Im vorletzten Kapitel des Ratgebers beantwortet Petra Thorn, Familientherapeutin mit Schwerpunkt Kinderwunschberatung, „knifflige Fragen“, die wohl zum Teil in den einzelnen Kapiteln zu weit geführt hätten und dennoch wichtige Aspekte rund um die Samenspende betreffen. Hier werden die farbigen Kästchen mit den gezeichneten Avataren für die Fragen genutzt. Gefragt wird unter anderem nach Spenden innerhalb der Verwandtschaft, danach, ob Geschwister vom gleichen Spender abstammen sollten oder wie man Halbgeschwister finden kann.

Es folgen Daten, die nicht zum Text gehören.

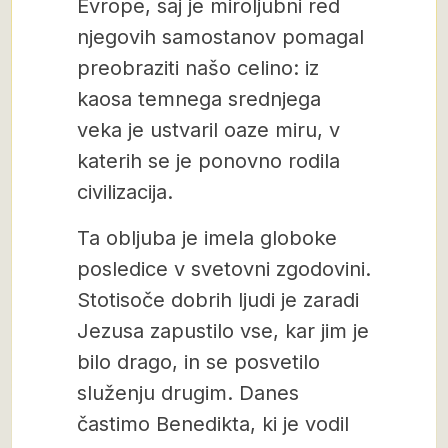
Evrope, saj je miroljubni red
njegovih samostanov pomagal
preobraziti našo celino: iz
kaosa temnega srednjega
veka je ustvaril oaze miru, v
katerih se je ponovno rodila
civilizacija.
Ta obljuba je imela globoke
posledice v svetovni zgodovini.
Stotisoče dobrih ljudi je zaradi
Jezusa zapustilo vse, kar jim je
bilo drago, in se posvetilo
služenju drugim. Danes
častimo Benedikta, ki je vodil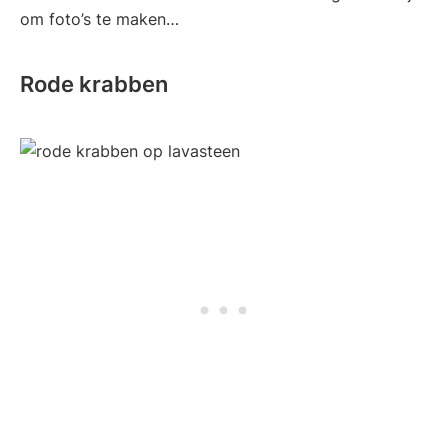
om foto’s te maken…
Rode krabben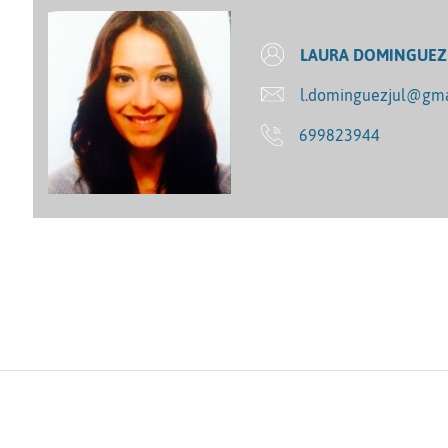
LAURA DOMINGUEZ
l.dominguezjul@gma
699823944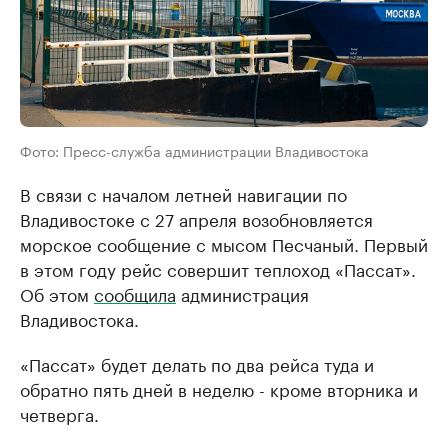
Фото: Пресс-служба администрации Владивостока
В связи с началом летней навигации по
Владивостоке с 27 апреля возобновляется
морское сообщение с мысом Песчаный. Первый
в этом году рейс совершит теплоход «Пассат».
Об этом
сообщила
администрация
Владивостока.
«Пассат» будет делать по два рейса туда и
обратно пять дней в неделю - кроме вторника и
четверга.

Der Ratgeber schließt eine Lücke, denn allzu viele Bücher zum Thema Samenspende gibt es nicht in deutscher Sprache, und keiner der wenigen zuvor erschienenen Ratgeber hat mich bisher überzeugt. Der vorliegende Ratgeber ist da tatsächlich eine Ausnahme. Er informiert unter dem selbst gestellten Motto „verstehen – entscheiden – handeln“ wirklich fundiert und umfassend. Natürlich kann auch dieses Buch nicht alle auftretenden Fragen beantworten. Aber es reißt die wichtigsten Fragen an und stellt sie allgemein verständlich dar – ein großes Plus. Die Autorinnen wollen mit ihrem Buch bei der „Kursbestimmung“ helfen“ und keine Beratung – sei es medizinisch, juristisch oder psychosozial – ersetzen. Eine gute Grundlage für gründliches Nachdenken und eine tiefergehende Beratung liegt jedenfalls damit vor.

Bibliografische Angaben:

Zimmermann, Judith / Wallraff, Doris: Eine Familie mit Samenspende gründen. Praktische Informationen für alle, die über eine Samenspende nachdenken. Mörfelden: famart 2016.